Think about the last time your school hosted a parents' evening, a school play, or a sports day where families filled the bleachers. In those moments when staff, pupils, and visitors are all on site together, you may well have crossed the threshold that brings Martyn's Law into effect.

For most schools, that threshold is not rare, but a weekly occurrence.

Martyn's Law, formally the Terrorism (Protection of Premises) Act 2025, is the UK's first law to establish a legal baseline for counter-terrorism preparedness at public venues, and education settings are in scope. The question most school leaders, safeguarding leads, and facilities managers are now asking is “what does that actually mean for us?”

The short answer is less daunting than it might initially sound. Education settings receive special treatment under the Act. The requirements are procedural, not physical. And the implementation period (at least 24 months from April 3, 2025) gives schools time to prepare properly if they get started now.

This guide explains:

  • What the Act requires specifically for education settings
  • What's different about schools compared to other venue types
  • Where to start

It draws directly on the Department for Education's policy paper How Martyn's Law will affect education settings (updated October 2025) and the Home Office Martyn's Law Factsheet (updated April 2026).
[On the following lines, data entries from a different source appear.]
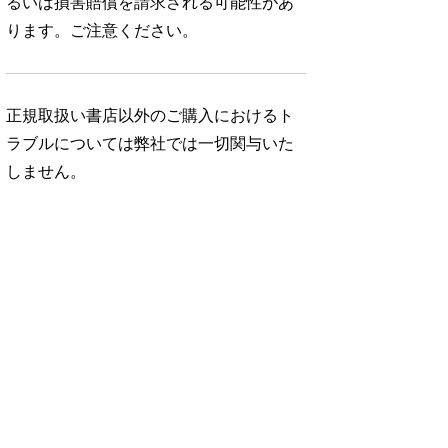
るいは損害賠償を請求される可能性があ
ります。ご注意ください。
正規取扱い書店以外のご購入におけるト
ラブルについては弊社では一切関与いた
しません。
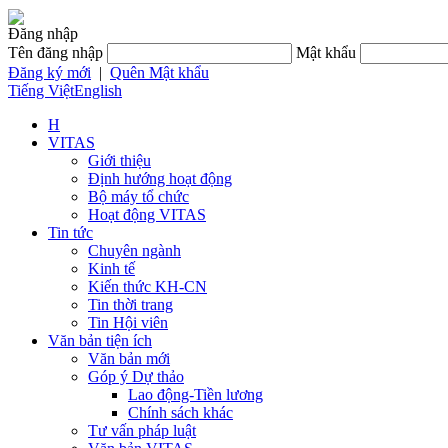
Đăng nhập
Tên đăng nhập
Mật khẩu
Đăng ký mới
|
Quên Mật khẩu
Tiếng Việt
English
H
VITAS
Giới thiệu
Định hướng hoạt động
Bộ máy tổ chức
Hoạt động VITAS
Tin tức
Chuyên ngành
Kinh tế
Kiến thức KH-CN
Tin thời trang
Tin Hội viên
Văn bản tiện ích
Văn bản mới
Góp ý Dự thảo
Lao động-Tiền lương
Chính sách khác
Tư vấn pháp luật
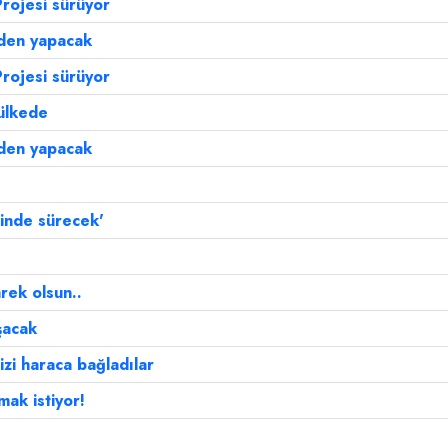
Projesi sürüyor
den yapacak
Projesi sürüyor
 ülkede
den yapacak
rinde sürecek'
rek olsun..
şacak
zi haraca bağladılar
mak istiyor!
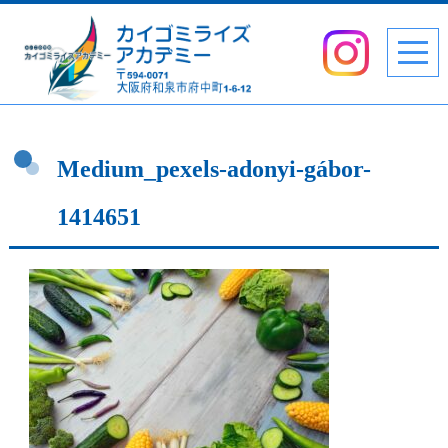
Medium_pexels-adonyi-gábor-
1414651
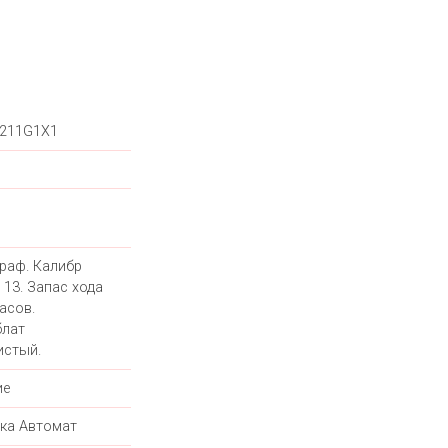
211G1X1
раф. Калибр
ng 13. Запас хода
асов.
лат
истый.
ие
ка Автомат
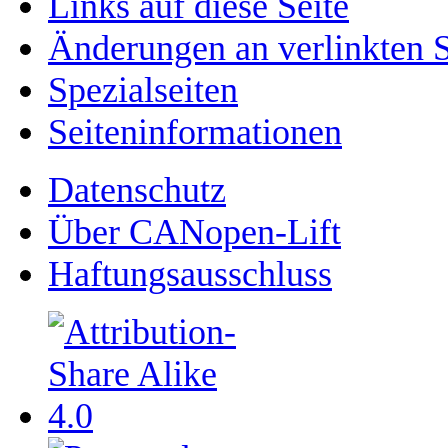
Links auf diese Seite
Änderungen an verlinkten S
Spezialseiten
Seiten­­informationen
Datenschutz
Über CANopen-Lift
Haftungsausschluss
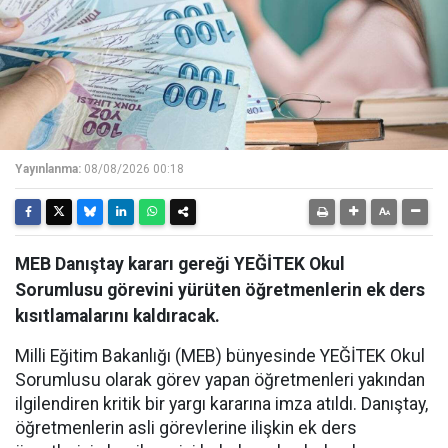
Yayınlanma:
08/08/2026 00:18
MEB Danıştay kararı gereği YEĞİTEK Okul
Sorumlusu görevini yürüten öğretmenlerin ek ders
kısıtlamalarını kaldıracak.
Milli Eğitim Bakanlığı (MEB) bünyesinde YEĞİTEK Okul
Sorumlusu olarak görev yapan öğretmenleri yakından
ilgilendiren kritik bir yargı kararına imza atıldı. Danıştay,
öğretmenlerin asli görevlerine ilişkin ek ders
This guide is not legal advice. For guidance specific to your organization, consult the official statutory guidance or a qualified professional.

Campus students stairwell
Martyn's Law: The complete guide for UK venue operators

Martyn's Law requires those responsible for certain UK public premises and events to have plans in place to protect people in the event of a terrorist attack. See the full guide.

Does Martyn's Law apply to schools?

The short answer is yes. But it’s with a specific and significant carve-out that makes education settings different from almost every other type of qualifying premises.

The Act applies to premises that meet four criteria:

  1. There is at least one building
  2. It is used for a Schedule 1 qualifying purpose
  3. It is reasonable to expect 200 or more individuals present at the same time
  4. It is not excluded under Schedule 2

Education is a Schedule 1 use, meaning schools, colleges, and universities that expect 200 or more people including staff and learners are in scope. What makes education settings distinctive is what happens next.

The Standard Tier cap for schools

All early years, primary, secondary, and further education settings have a special consideration in place under the Act. This means they will be in the Standard Tier even if they expect 800 or more individuals to be present.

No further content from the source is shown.